_Exercise goal_: Some lines in the listing may contain the word "ماكرون". Say how many, with the number alone.

_Records for the task_:
--------------------------------

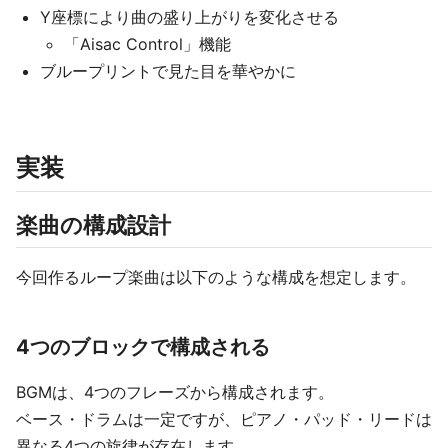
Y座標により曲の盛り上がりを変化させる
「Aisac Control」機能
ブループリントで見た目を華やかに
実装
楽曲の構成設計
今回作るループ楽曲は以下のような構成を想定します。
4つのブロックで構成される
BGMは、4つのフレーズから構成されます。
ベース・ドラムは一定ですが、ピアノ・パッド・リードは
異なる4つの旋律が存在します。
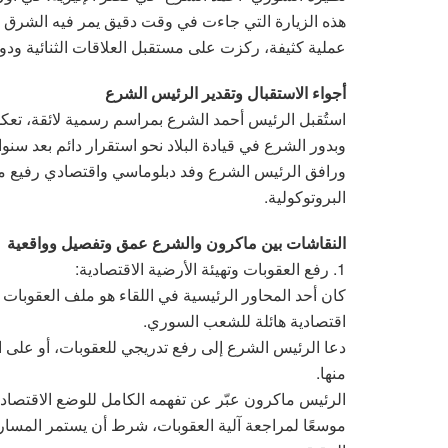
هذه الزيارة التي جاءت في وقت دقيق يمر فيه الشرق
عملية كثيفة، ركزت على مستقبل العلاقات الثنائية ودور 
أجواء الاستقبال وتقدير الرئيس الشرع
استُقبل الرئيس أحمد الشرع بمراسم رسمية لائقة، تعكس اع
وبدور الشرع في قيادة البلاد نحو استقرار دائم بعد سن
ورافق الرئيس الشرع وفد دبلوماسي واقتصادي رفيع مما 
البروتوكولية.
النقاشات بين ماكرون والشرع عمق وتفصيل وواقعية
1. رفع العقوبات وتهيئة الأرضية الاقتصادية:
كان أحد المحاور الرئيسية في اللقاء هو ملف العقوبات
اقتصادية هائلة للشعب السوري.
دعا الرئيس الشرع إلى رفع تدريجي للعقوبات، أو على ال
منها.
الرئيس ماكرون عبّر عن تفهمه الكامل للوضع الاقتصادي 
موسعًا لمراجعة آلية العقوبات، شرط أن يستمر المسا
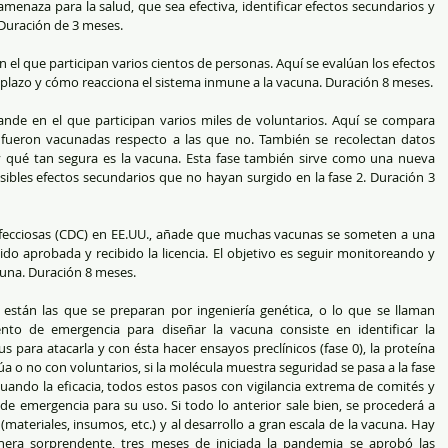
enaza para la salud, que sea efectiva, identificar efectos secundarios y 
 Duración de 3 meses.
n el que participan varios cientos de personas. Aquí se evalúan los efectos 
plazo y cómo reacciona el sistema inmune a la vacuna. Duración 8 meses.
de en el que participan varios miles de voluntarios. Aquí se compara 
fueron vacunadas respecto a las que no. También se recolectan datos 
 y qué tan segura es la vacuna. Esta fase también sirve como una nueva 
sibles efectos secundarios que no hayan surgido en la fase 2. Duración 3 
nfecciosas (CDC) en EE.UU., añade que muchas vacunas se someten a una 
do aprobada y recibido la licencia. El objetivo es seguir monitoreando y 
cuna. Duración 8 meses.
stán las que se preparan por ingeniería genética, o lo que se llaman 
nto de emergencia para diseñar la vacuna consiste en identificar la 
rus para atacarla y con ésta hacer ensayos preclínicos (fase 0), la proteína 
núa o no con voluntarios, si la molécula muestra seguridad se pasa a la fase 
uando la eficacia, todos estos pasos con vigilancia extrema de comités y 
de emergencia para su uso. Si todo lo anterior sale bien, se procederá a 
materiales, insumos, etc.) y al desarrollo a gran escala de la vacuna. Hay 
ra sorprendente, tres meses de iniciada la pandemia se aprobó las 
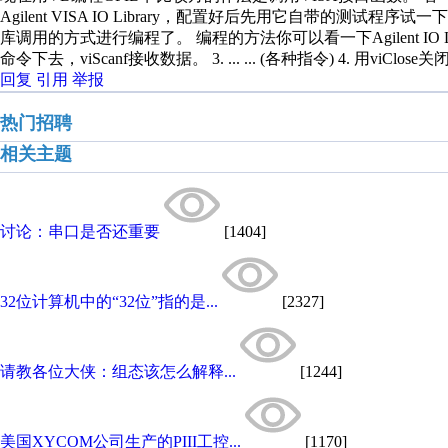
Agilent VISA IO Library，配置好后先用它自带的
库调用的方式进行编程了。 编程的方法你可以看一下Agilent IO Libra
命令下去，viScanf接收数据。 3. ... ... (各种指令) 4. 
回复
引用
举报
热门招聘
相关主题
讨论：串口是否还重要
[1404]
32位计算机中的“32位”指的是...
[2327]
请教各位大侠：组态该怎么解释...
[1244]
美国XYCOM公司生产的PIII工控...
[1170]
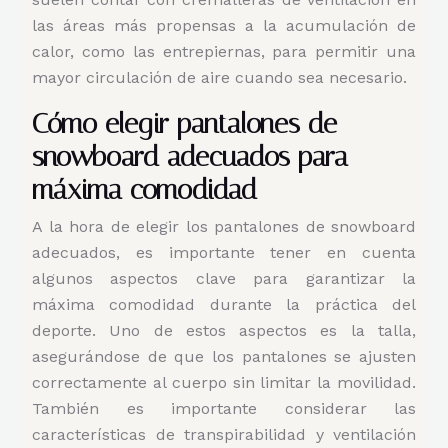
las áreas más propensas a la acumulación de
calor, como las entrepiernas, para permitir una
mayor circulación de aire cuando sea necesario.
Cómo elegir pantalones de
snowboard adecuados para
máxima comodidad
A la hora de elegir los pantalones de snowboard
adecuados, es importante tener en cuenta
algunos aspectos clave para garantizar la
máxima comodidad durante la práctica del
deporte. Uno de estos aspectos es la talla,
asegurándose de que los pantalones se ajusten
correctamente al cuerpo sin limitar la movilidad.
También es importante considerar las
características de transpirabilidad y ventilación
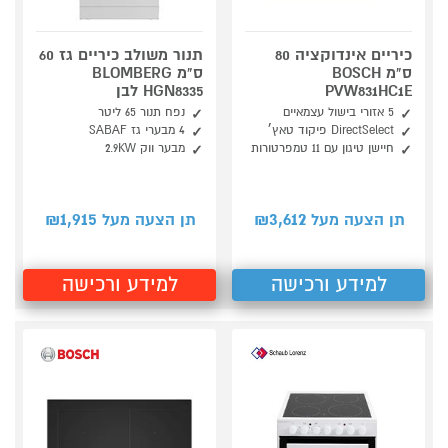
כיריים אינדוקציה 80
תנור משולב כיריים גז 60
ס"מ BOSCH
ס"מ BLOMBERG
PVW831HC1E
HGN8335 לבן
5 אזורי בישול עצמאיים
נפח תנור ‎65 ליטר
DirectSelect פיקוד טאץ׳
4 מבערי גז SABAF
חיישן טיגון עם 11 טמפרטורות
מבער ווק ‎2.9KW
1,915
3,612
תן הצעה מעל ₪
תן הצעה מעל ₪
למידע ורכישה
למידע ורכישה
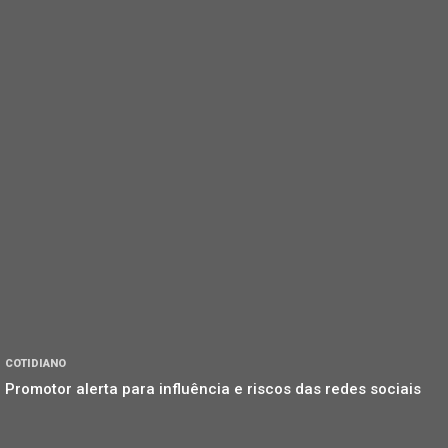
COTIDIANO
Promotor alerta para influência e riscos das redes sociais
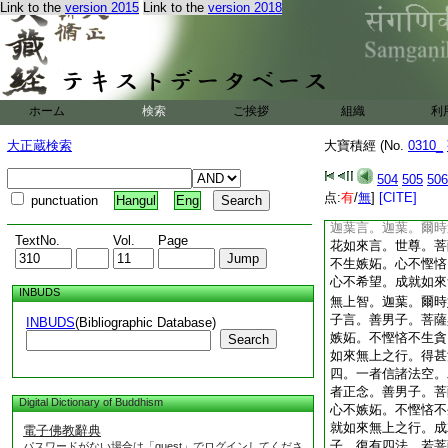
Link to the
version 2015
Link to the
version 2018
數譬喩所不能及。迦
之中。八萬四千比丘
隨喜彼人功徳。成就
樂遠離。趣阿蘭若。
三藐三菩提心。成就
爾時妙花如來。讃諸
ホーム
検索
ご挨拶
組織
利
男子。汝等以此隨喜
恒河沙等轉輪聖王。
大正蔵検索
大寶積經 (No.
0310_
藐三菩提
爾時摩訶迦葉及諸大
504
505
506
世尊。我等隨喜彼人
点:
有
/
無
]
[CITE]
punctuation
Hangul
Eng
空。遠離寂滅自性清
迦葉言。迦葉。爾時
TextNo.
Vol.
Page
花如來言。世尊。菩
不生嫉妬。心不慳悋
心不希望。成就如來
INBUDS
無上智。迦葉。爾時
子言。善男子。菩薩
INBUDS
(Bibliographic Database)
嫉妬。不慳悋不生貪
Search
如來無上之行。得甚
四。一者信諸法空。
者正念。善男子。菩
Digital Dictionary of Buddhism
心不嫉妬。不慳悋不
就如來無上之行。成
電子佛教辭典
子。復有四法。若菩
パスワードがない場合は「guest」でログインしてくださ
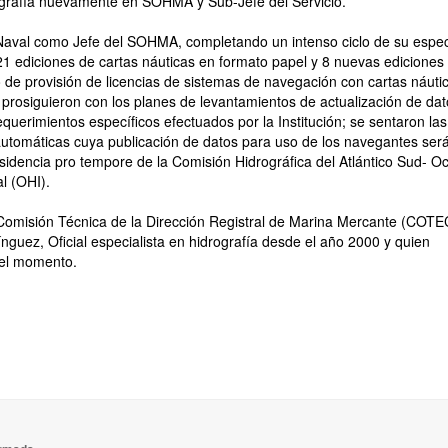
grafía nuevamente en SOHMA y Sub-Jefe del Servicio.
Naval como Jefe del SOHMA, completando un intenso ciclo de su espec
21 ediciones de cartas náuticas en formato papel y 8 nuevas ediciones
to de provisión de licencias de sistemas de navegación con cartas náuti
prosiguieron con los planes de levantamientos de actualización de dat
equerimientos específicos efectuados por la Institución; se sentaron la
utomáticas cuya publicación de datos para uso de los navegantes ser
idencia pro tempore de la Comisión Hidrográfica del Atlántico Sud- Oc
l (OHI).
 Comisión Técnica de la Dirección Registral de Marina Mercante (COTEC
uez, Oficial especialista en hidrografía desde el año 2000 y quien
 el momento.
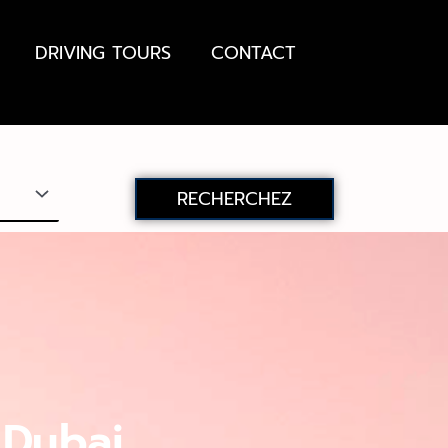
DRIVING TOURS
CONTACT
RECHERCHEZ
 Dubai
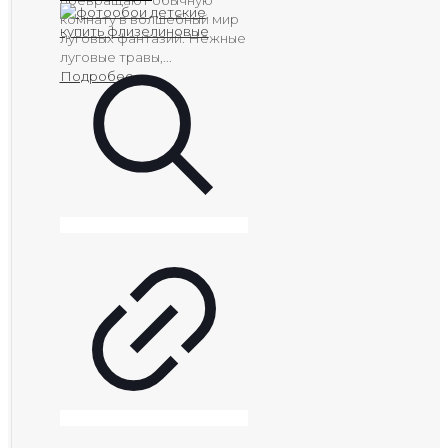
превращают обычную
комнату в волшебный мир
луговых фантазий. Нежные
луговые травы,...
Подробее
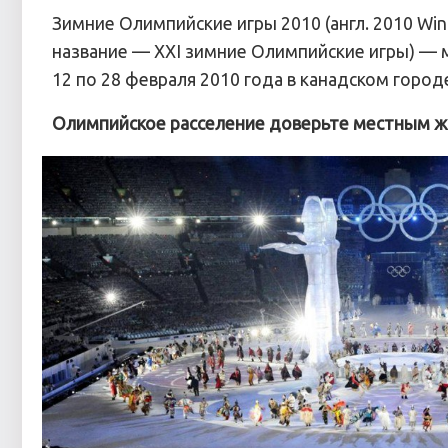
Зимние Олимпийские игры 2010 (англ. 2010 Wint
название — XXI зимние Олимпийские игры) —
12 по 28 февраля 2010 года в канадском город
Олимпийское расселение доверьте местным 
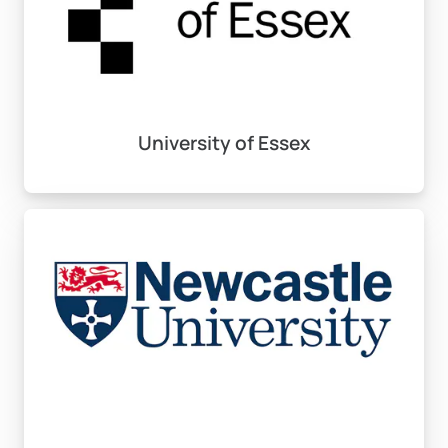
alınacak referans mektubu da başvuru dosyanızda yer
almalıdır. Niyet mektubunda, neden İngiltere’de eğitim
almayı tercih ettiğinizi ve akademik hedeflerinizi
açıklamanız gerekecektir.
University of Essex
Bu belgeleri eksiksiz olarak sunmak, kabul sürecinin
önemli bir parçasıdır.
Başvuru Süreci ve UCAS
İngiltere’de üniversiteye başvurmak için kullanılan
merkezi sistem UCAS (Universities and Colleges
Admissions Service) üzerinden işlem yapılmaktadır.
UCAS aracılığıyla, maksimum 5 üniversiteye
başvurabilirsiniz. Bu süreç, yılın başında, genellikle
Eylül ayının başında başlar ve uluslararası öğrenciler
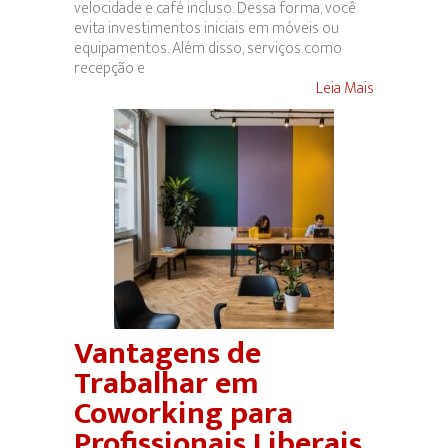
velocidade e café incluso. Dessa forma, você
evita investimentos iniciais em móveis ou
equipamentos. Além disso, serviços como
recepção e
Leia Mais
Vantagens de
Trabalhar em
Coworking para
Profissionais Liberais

--------------------------------

_Reply_: 2